Larissa estava acompanhada de duas amigas, dois empecilhos na minha visão que me impossibilitaram de ver a coisa real. Mesmo assim, fui para um canto mais próximo d’onde estava para enxergá-la melhor. Ouvi José sussurrar atrás de mim “Não! Discrição, discrição!” mas já era tarde. Estava com um papel em mãos e uma caneta preta emprestada que esqueci de entregar ao dono anteontem – pois ontem foi feriado – e saquei-os para anotar o que falaria ao José.
Fui de encontro ao perigo, pois não daria tempo de observar e escrever sobre o meu objeto de estudo.
— Ah! Larissa! Desculpa por interromper a sua conversa, meu grupo tá fazendo uma pesquisa sobre o que pensam as meninas da aula de Educação Física. — É como disse um autor russo, “A mentira é o privilégio dos homens”. Ela consentiu para a minha mentira e foi gentil comigo, não me ignorou e falou como um desabafo. Era uma pena que nada do que ela falou eu anotei, visto que seria uma opinião inédita para a pesquisa, se ela existisse de verdade. Enquanto ela opinava, eu alternei meu olhar entre o papel e o seu rosto, tentando catar o que pudesse naquele curto tempo que tinha.

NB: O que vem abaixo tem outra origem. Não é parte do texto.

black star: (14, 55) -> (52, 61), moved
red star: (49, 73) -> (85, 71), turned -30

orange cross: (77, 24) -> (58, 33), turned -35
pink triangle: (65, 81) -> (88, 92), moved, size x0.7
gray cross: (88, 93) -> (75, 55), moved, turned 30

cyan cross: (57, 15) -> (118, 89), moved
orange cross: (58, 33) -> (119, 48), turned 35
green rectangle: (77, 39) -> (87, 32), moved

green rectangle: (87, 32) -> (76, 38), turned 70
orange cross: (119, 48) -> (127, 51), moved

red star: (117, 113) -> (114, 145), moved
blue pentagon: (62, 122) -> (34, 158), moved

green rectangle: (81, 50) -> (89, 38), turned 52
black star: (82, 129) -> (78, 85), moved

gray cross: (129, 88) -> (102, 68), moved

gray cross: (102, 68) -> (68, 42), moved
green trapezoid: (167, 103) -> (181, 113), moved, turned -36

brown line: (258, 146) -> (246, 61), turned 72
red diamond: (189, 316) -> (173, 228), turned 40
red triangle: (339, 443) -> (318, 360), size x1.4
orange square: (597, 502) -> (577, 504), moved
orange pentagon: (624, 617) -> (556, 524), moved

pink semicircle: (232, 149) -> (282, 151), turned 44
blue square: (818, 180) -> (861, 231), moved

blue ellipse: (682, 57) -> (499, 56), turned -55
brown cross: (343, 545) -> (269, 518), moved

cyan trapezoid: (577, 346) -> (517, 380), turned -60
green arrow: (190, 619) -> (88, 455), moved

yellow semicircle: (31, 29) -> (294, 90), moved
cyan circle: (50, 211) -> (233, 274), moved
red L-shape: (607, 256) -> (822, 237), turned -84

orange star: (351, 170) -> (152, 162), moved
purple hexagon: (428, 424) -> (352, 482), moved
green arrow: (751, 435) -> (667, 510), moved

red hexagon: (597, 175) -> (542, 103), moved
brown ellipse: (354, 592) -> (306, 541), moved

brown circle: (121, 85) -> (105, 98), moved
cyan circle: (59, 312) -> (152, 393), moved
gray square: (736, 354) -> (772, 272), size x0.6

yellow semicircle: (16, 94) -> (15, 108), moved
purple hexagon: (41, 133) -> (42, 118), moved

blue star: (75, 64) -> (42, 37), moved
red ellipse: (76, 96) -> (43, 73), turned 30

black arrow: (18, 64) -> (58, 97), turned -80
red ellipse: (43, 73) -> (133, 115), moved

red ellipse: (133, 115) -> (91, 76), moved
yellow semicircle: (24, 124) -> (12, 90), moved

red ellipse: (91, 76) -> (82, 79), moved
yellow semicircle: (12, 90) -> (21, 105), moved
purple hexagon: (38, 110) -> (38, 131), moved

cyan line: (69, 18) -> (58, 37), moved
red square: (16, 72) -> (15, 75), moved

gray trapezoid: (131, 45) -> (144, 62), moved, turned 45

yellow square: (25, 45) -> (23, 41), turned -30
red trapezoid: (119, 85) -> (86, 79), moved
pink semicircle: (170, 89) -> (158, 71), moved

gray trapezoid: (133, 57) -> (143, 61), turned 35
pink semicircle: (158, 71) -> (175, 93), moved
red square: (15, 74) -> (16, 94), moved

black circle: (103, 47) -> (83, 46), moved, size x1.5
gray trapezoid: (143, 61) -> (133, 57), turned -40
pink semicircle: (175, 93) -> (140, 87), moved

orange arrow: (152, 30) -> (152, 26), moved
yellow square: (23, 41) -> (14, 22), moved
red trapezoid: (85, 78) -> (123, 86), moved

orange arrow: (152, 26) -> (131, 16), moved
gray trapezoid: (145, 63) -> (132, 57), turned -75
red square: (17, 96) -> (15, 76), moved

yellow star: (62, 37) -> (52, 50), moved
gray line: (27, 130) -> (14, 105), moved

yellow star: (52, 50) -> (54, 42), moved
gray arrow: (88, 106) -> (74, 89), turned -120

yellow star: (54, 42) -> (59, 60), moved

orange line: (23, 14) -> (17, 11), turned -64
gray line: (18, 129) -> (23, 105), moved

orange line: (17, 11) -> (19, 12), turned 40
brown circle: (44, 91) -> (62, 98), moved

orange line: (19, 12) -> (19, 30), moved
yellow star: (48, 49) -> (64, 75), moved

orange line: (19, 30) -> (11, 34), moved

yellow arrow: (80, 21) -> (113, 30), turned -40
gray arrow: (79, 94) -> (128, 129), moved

— Larissa, obrigado pela sua participação na pesquisa! — falei.
Afinal, não ocorreu como o esperado, mas pude improvisar. José acenava pra mim, disfarçando-se como parte do grupo de pesquisa.
— Como foi? Fácil, não? Deixa eu ver...
— Agora eu sei porque os escritores não descrevem mulheres feias, ou não gostam de descrever mulheres feias.
— E o quê seria?
— Mulher feia é que nem texto mal escrito. Só fica bonita depois de muita maquiagem.